The SEC has uncovered and brought to an end a Ponzi
scheme involving the sale of $12 million of Elva Group securities. The SEC action, however, will not provide any
relief to the victims who already lost their money to this fraudulent
investment, and investors should investigate whether other persons or financial
institutions participated in selling the securities.

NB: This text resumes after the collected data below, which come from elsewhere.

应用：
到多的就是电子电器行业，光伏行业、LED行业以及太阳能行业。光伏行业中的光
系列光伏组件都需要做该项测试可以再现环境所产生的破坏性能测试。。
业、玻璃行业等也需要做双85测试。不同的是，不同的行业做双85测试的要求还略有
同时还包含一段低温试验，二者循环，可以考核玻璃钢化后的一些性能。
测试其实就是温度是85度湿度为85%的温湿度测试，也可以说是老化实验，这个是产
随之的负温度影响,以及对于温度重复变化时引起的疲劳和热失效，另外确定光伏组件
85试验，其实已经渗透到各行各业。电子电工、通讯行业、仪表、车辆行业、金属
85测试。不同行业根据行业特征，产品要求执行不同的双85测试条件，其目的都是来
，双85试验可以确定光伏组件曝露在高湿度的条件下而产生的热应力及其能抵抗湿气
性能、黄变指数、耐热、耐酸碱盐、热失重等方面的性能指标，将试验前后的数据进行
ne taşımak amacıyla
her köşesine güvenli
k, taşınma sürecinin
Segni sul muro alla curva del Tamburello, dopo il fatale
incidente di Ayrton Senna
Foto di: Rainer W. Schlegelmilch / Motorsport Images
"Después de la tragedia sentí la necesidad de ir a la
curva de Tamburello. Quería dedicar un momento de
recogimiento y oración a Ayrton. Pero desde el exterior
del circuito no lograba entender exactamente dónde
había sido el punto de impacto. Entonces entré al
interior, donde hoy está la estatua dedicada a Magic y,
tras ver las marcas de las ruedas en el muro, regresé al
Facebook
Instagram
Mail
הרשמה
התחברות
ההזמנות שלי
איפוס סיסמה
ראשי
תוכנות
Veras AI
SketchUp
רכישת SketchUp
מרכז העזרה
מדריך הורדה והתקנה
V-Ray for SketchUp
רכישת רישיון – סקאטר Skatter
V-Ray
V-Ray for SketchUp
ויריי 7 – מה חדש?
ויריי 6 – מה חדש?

The agency has charged Armand
Franquelin and Martin Pool with violating federal securities laws by acting as
unregistered broker-dealers in convincing investors to use IRA funds to invest
in the Elva Group, which they represented would develop real estate and
guaranteed returns up to 240% per year. According to the SEC, Franquelin and Pool used
the money for their own personal use and to make “interest” payments to early
investors in the Elva Group. The scheme
lasted from January 2006 through August 2010 and successfully lured
approximately 130 investors to invest millions of dollars.
Pool has
consented to entry of a final judgment against him, and is permanently enjoined
from future violations of the federal securities laws. He has also agreed to the assessment of more
than $1.3 million in fines and interest.
These sums, however, will provide no relief to his victims because the
SEC has waived these payments due to Pool’s current financial condition. Accordingly, while the Ponzi scheme will no
longer put investors at risk, those who have already been defrauded are left
without any restitution of their losses.